Once "omms Awards" turns up in a line below, reproduce that line and those after it exactly, stopping after the line with "The coastal town in recent days has b"; leave pictures out.
------------------------------------------------
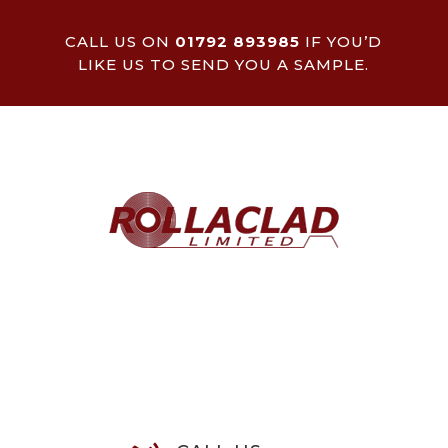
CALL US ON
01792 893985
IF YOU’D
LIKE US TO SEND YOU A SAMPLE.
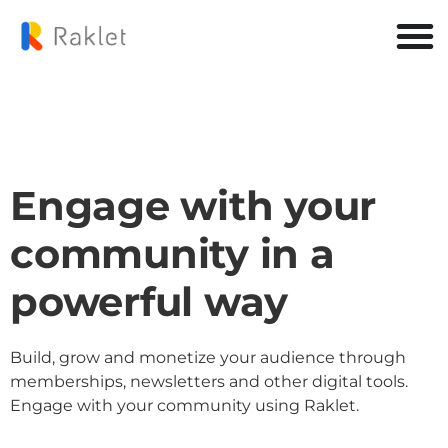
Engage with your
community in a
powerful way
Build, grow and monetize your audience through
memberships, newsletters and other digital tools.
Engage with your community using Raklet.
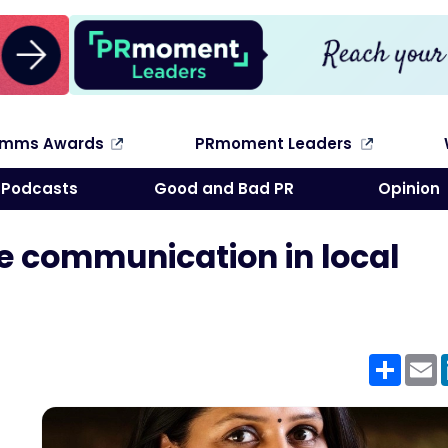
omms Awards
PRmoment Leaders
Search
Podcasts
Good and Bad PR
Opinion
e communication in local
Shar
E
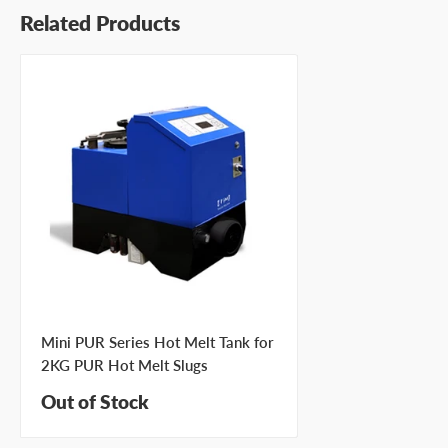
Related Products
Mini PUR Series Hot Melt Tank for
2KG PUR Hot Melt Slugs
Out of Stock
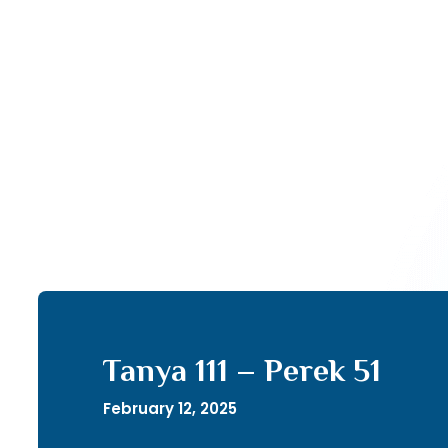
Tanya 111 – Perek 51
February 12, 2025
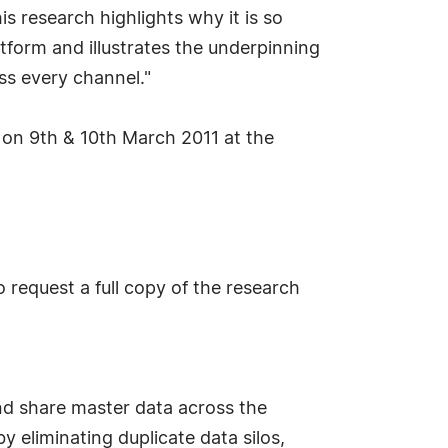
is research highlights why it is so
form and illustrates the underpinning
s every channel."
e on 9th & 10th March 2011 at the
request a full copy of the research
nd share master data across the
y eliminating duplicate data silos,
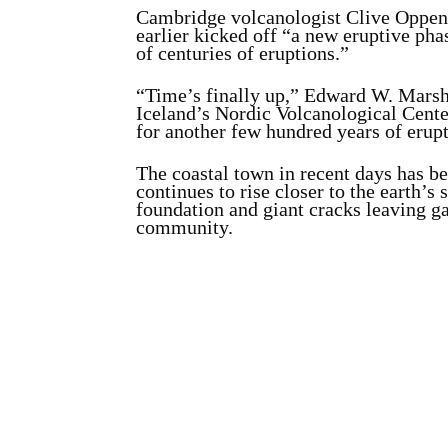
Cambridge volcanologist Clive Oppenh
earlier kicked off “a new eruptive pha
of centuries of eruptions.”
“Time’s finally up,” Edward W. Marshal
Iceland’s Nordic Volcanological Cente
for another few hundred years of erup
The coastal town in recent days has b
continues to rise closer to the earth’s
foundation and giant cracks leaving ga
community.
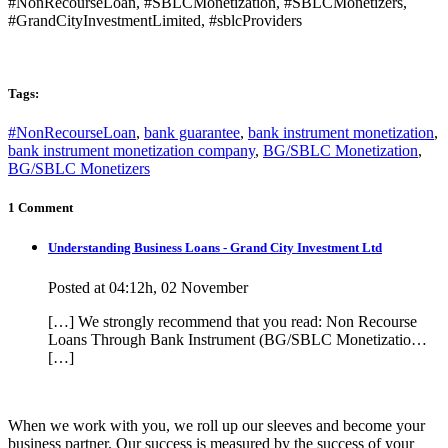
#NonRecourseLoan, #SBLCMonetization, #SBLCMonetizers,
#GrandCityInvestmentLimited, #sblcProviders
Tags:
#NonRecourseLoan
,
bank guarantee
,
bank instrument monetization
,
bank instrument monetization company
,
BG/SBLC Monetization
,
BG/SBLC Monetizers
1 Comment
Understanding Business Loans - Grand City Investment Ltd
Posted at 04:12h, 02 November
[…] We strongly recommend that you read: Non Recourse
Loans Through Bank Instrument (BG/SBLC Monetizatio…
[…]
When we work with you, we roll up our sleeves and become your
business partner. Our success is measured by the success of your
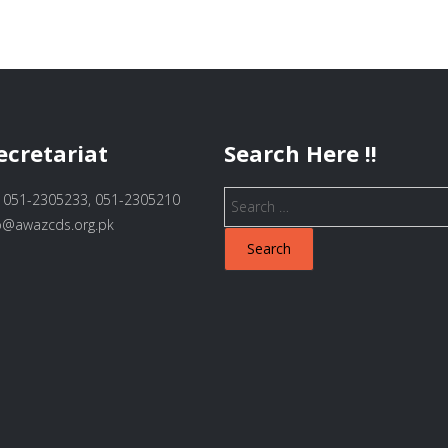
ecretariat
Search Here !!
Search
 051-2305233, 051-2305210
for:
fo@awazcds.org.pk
------------------------------------------------
**SOLVED EXERCISE:**
omms Awards
PRmoment Leaders
Search
Podcasts
Good and Bad PR
Opinion
e communication in local
Shar
E
Related Products
Mini PUR Series Hot Melt Tank for
2KG PUR Hot Melt Slugs
Out of Stock
Tanya 111 – Perek 51
February 12, 2025
is research highlights why it is so
form and illustrates the underpinning
s every channel."
e on 9th & 10th March 2011 at the
request a full copy of the research
nd share master data across the
y eliminating duplicate data silos,
Cambridge volcanologist Clive Oppenh
earlier kicked off “a new eruptive pha
of centuries of eruptions.”
“Time’s finally up,” Edward W. Marshal
Iceland’s Nordic Volcanological Cente
for another few hundred years of erup
The coastal town in recent days has b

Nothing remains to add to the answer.